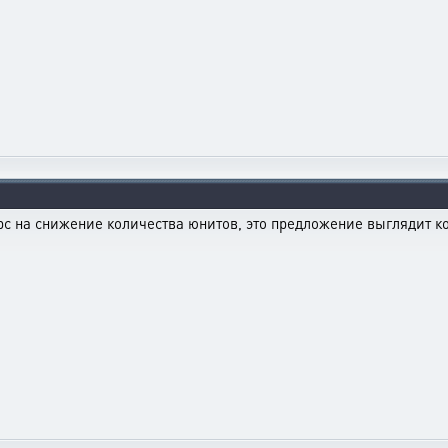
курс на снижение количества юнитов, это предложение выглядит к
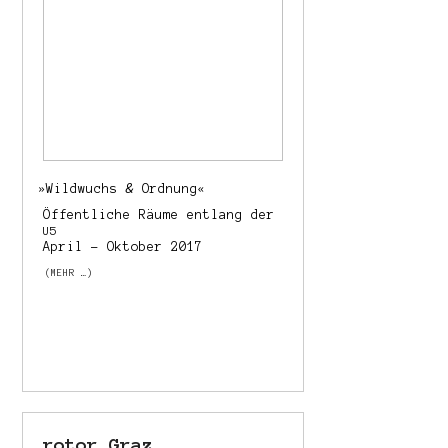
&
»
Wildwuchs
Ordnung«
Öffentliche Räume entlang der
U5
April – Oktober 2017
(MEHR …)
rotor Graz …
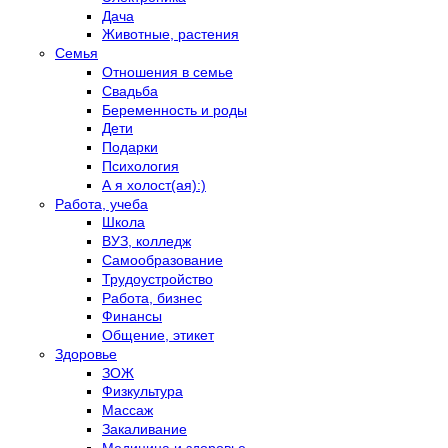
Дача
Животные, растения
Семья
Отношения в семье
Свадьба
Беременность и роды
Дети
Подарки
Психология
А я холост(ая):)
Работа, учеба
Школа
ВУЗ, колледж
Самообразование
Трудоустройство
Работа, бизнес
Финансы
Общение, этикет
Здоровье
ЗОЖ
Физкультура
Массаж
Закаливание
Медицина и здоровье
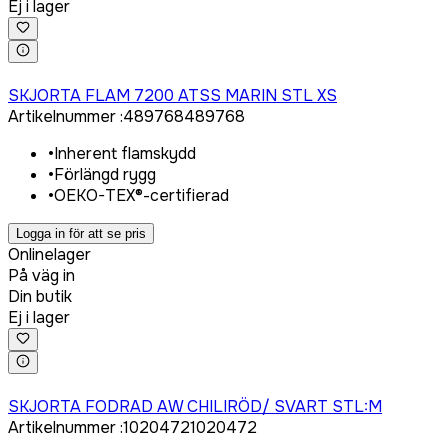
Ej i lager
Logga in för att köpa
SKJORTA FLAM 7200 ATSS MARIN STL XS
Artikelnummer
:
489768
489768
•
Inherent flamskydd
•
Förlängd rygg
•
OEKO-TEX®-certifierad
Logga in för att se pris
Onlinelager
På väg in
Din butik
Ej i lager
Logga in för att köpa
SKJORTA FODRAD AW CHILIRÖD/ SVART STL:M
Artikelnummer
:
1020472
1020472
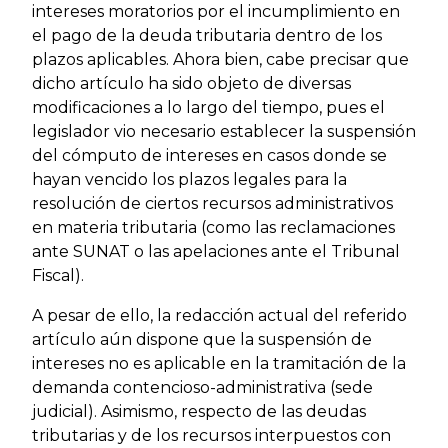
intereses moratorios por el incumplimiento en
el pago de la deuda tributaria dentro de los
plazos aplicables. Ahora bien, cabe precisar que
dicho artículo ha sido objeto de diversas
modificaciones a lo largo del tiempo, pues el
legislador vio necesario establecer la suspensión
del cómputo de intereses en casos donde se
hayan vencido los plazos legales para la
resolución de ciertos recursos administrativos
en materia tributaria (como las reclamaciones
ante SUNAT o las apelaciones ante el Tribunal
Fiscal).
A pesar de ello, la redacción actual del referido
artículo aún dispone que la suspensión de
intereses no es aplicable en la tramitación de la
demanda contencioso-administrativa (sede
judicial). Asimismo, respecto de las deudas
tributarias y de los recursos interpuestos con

--

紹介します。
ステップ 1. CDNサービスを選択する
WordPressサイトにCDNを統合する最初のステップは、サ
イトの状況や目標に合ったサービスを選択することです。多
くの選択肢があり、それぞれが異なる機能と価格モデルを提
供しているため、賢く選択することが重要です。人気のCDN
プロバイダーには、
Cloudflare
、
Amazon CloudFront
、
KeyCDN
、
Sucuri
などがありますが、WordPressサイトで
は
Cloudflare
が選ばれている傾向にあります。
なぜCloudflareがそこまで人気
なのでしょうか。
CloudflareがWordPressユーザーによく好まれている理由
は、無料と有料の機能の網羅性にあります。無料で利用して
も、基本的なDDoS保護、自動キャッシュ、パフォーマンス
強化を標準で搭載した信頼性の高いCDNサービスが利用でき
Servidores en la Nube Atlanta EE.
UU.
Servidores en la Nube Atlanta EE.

▶ [Exercise directions]: Every line that holds the word "artículo" should be copied from the records.

▶ [Final answer]:
dicho artículo ha sido objeto de diversas
artículo aún dispone que la suspensión de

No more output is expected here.